— Task requirements —
Below are records; report the number of lines in them that include the word "some", with no other text.

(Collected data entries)
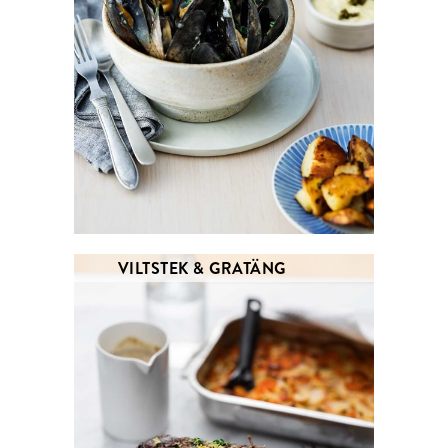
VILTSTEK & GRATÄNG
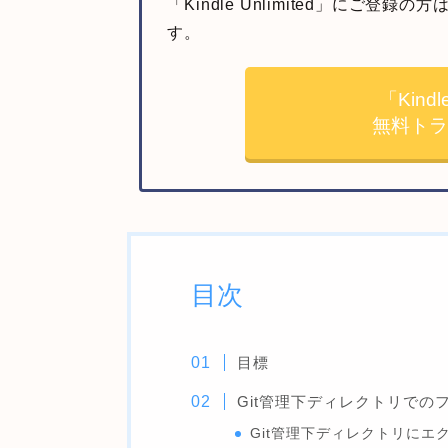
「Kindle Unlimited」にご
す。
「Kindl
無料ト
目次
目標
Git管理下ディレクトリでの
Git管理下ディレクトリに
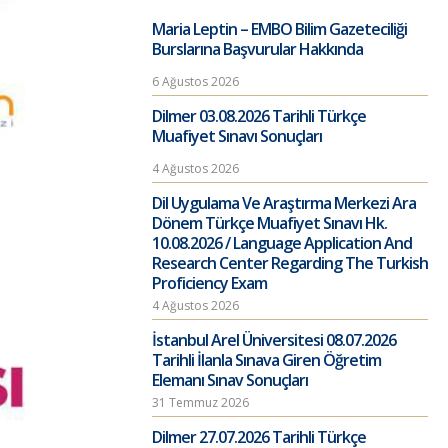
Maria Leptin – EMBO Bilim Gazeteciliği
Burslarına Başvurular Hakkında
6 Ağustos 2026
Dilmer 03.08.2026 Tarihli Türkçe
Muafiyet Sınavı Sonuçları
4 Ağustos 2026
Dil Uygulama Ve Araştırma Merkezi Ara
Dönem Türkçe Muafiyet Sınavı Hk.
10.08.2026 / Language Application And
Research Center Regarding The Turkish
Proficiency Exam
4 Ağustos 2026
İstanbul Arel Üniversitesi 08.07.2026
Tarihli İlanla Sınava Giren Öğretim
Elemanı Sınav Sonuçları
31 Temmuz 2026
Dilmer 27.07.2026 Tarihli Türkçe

--

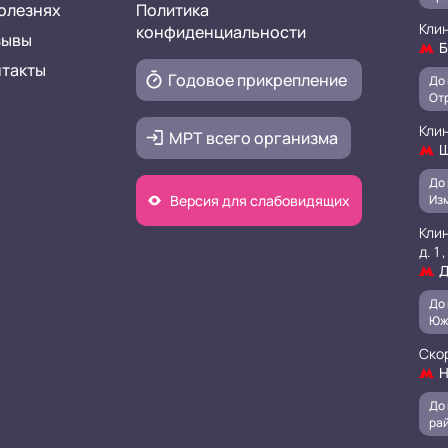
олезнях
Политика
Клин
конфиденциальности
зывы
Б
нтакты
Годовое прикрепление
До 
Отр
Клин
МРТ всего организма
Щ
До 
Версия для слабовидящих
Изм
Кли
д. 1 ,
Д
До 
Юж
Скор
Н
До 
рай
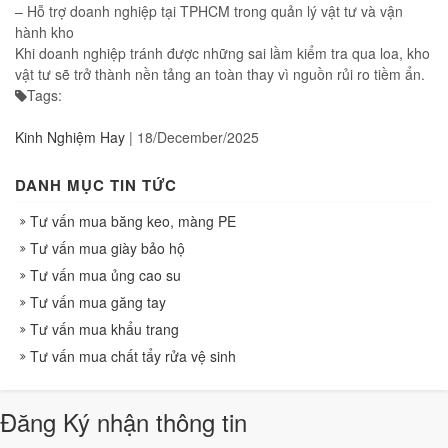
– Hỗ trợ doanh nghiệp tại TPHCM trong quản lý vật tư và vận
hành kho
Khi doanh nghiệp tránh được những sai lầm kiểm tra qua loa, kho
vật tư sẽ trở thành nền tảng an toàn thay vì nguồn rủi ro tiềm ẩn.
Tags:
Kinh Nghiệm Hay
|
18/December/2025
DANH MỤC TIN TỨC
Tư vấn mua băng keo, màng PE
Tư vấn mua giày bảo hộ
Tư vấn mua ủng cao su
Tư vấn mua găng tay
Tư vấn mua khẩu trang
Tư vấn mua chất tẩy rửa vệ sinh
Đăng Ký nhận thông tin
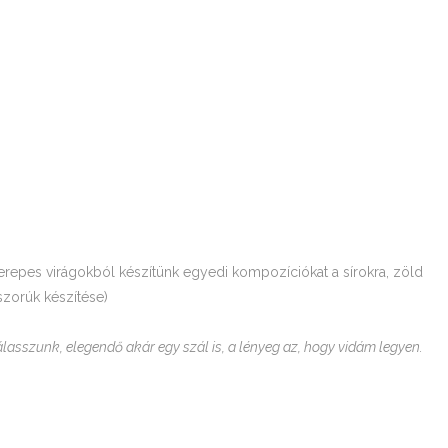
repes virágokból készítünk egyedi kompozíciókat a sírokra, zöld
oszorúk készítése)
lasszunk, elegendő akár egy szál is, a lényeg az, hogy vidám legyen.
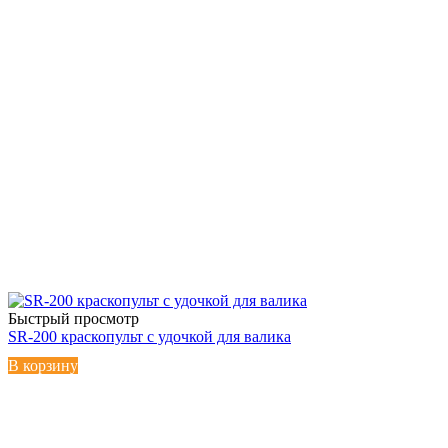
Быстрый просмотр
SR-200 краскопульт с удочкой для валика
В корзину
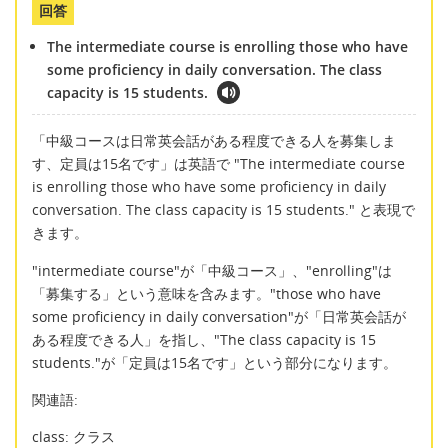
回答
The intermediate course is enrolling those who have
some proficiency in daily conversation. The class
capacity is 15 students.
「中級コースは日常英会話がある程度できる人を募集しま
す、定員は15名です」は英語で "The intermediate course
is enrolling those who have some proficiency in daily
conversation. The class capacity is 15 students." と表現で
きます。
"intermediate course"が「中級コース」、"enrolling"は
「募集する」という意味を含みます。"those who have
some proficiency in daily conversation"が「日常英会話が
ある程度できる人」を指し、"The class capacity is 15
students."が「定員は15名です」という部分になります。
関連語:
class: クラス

...

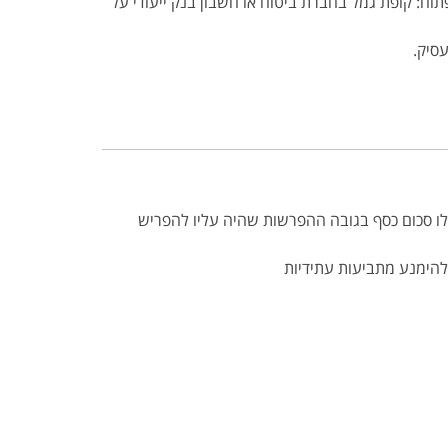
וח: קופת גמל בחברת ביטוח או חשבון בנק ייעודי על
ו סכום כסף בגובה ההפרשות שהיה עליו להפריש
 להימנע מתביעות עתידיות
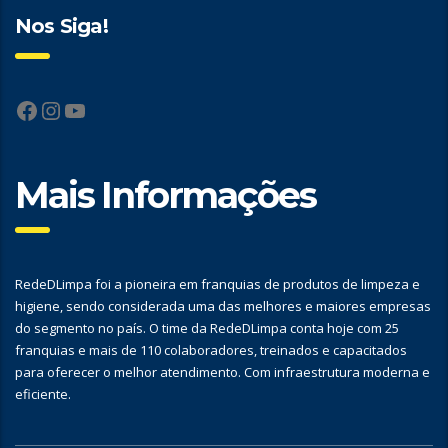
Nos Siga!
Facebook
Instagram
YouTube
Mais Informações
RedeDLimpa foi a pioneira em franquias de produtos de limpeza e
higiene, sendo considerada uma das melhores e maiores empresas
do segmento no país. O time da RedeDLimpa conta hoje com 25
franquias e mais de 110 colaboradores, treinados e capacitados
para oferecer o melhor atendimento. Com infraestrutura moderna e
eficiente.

— Answer to the problem —
3